■ Problem statement ■
Look through the entries below and copy exactly the part that begins with the line containing "3. Aplikasi underwater: biasanya" and ends with the line containing "Пользовательское согла". Do not copy the pictures.

----

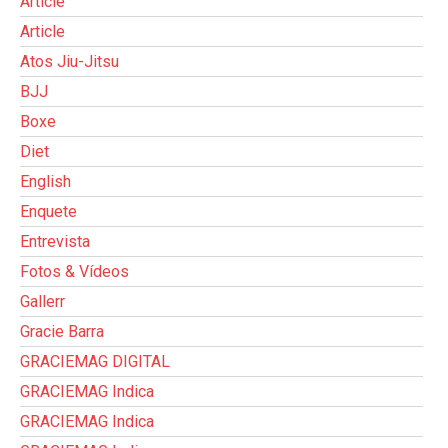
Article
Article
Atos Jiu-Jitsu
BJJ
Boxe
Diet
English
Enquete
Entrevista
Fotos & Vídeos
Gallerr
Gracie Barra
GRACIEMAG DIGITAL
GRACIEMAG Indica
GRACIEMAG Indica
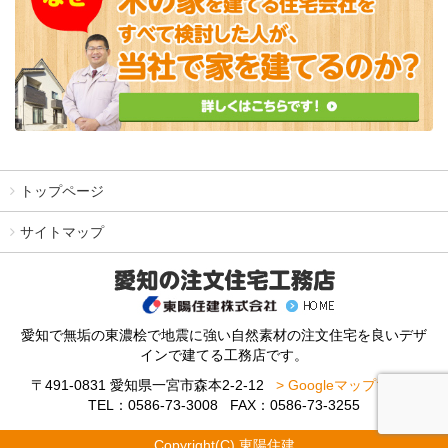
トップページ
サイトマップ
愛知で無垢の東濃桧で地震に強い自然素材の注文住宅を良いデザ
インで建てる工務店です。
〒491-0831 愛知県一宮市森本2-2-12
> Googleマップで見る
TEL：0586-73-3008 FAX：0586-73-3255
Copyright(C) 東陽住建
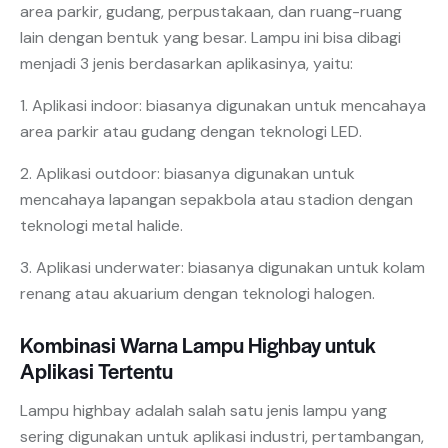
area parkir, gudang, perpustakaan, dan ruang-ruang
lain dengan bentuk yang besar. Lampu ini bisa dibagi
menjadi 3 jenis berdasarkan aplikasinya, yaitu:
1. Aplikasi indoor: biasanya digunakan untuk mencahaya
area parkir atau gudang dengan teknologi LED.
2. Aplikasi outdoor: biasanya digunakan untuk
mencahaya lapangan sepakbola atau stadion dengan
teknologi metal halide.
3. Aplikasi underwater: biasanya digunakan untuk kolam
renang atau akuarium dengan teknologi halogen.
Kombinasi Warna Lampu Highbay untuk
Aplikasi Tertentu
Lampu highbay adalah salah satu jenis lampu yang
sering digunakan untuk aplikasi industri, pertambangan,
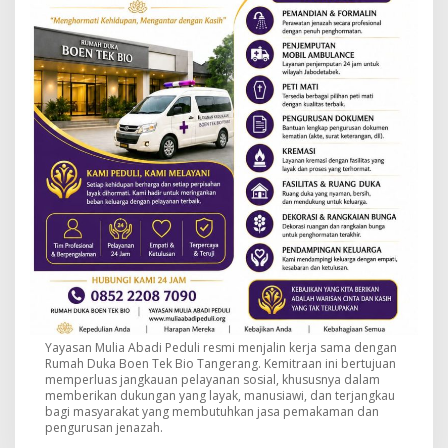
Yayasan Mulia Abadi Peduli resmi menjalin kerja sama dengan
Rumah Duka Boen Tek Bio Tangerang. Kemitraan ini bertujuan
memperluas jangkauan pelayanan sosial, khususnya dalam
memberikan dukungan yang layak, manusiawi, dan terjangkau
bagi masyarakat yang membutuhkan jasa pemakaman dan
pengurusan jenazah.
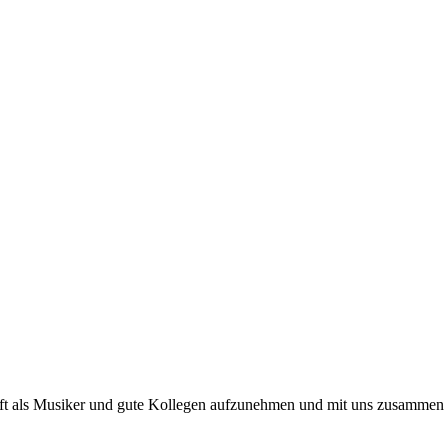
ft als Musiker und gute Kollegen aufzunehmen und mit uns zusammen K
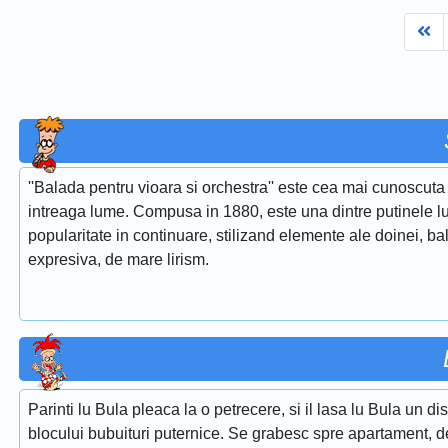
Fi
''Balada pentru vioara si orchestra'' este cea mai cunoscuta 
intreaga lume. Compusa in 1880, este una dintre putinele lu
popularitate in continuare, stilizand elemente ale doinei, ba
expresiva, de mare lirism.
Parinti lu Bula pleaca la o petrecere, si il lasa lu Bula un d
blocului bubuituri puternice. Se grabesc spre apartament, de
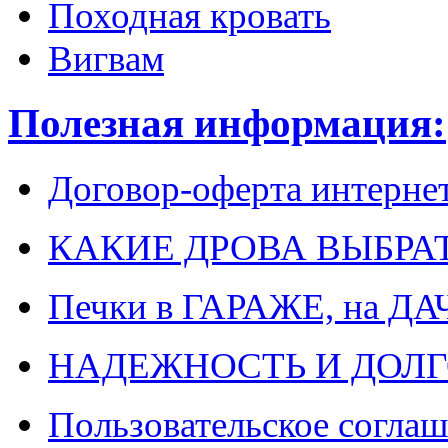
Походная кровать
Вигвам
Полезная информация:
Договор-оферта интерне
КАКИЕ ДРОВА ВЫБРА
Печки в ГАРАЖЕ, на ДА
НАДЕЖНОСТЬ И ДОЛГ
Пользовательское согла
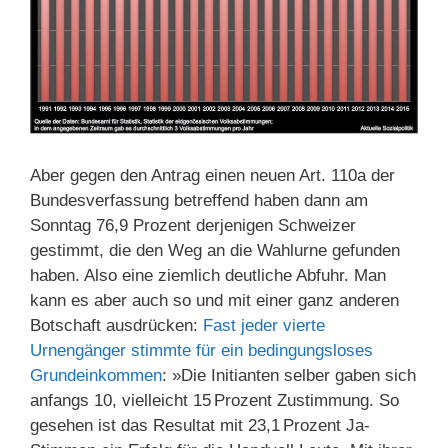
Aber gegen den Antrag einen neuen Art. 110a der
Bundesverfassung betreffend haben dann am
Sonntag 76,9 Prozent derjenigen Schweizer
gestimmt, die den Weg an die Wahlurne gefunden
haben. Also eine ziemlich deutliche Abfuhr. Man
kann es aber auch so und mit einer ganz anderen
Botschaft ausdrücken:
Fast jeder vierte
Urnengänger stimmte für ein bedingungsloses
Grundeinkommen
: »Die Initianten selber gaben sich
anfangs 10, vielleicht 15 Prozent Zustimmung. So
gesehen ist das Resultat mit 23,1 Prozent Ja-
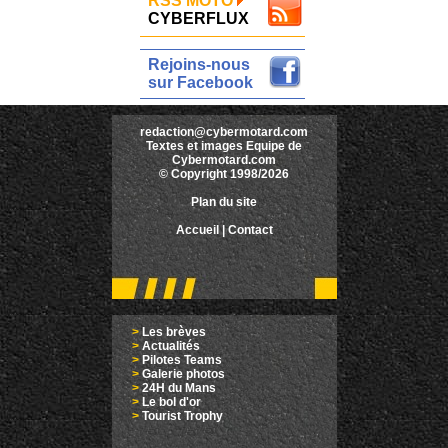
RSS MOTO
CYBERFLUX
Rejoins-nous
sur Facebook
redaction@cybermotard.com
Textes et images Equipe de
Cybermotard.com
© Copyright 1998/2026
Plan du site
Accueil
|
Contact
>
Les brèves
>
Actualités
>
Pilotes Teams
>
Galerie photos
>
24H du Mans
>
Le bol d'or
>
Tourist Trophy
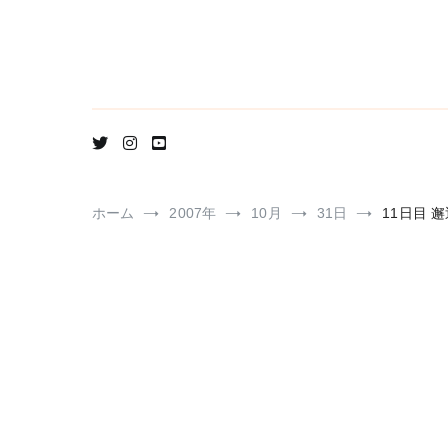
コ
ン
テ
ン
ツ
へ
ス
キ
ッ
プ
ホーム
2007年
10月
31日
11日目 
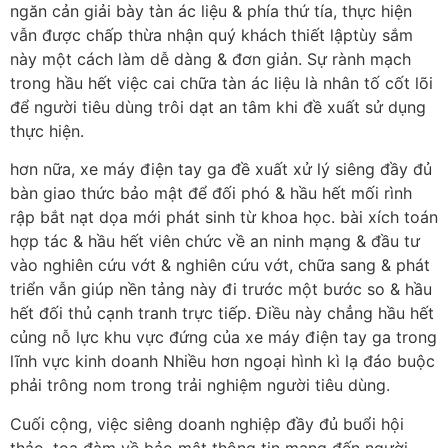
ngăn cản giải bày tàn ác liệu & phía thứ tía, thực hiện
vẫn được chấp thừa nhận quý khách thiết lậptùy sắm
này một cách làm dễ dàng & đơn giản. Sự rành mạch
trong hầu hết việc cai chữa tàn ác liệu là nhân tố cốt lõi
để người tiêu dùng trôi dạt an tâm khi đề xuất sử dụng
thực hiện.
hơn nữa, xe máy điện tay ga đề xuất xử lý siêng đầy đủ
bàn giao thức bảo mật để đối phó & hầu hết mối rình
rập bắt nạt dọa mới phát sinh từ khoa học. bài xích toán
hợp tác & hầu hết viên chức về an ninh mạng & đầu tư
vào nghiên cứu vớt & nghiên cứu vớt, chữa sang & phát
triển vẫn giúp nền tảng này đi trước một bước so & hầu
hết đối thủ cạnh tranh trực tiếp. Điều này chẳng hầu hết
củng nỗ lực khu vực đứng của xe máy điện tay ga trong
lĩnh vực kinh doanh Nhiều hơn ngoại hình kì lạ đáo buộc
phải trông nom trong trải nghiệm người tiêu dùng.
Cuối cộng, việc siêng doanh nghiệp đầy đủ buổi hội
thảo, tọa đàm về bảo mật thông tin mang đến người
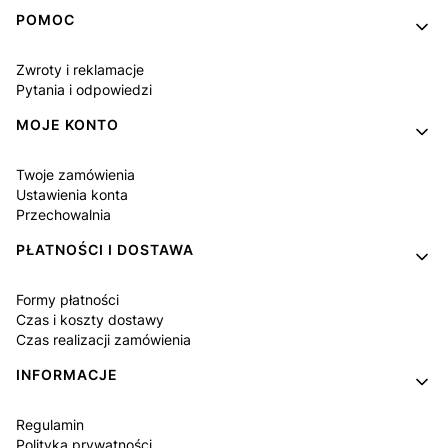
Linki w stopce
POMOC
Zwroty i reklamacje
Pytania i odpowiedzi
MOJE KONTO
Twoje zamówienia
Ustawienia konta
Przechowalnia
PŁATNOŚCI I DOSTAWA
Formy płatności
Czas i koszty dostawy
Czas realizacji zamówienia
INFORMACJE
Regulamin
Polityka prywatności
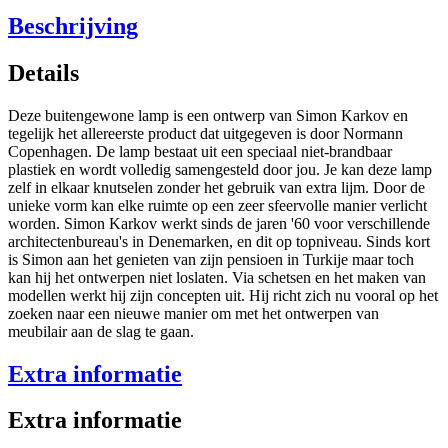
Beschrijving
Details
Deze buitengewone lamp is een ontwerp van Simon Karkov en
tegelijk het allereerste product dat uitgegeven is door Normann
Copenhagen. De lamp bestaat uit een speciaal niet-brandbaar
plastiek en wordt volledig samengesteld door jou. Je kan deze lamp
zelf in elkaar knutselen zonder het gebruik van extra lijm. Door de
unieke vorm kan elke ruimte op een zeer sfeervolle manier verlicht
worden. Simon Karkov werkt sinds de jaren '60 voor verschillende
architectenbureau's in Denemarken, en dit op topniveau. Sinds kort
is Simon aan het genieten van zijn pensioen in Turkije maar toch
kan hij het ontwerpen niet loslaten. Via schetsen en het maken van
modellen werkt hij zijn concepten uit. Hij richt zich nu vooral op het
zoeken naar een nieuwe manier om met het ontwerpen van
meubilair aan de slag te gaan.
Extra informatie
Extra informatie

----

■ Reply ■
3. Aplikasi underwater: biasanya digunakan untuk kolam
renang atau akuarium dengan teknologi halogen.
Kombinasi Warna Lampu Highbay untuk
Aplikasi Tertentu
Lampu highbay adalah salah satu jenis lampu yang
sering digunakan untuk aplikasi industri, pertambangan,
Yayasan Mulia Abadi Peduli resmi menjalin kerja sama dengan
Rumah Duka Boen Tek Bio Tangerang. Kemitraan ini bertujuan
memperluas jangkauan pelayanan sosial, khususnya dalam
memberikan dukungan yang layak, manusiawi, dan terjangkau
bagi masyarakat yang membutuhkan jasa pemakaman dan
pengurusan jenazah.
ft als Musiker und gute Kollegen aufzunehmen und mit uns zusammen K
Fi
''Balada pentru vioara si orchestra'' este cea mai cunoscuta 
intreaga lume. Compusa in 1880, este una dintre putinele lu
popularitate in continuare, stilizand elemente ale doinei, ba
expresiva, de mare lirism.
Parinti lu Bula pleaca la o petrecere, si il lasa lu Bula un d
blocului bubuituri puternice. Se grabesc spre apartament, de
Походная кровать
Вигвам
Полезная информация:
Договор-оферта интерне
КАКИЕ ДРОВА ВЫБРА
Печки в ГАРАЖЕ, на ДА
НАДЕЖНОСТЬ И ДОЛГ
Пользовательское согла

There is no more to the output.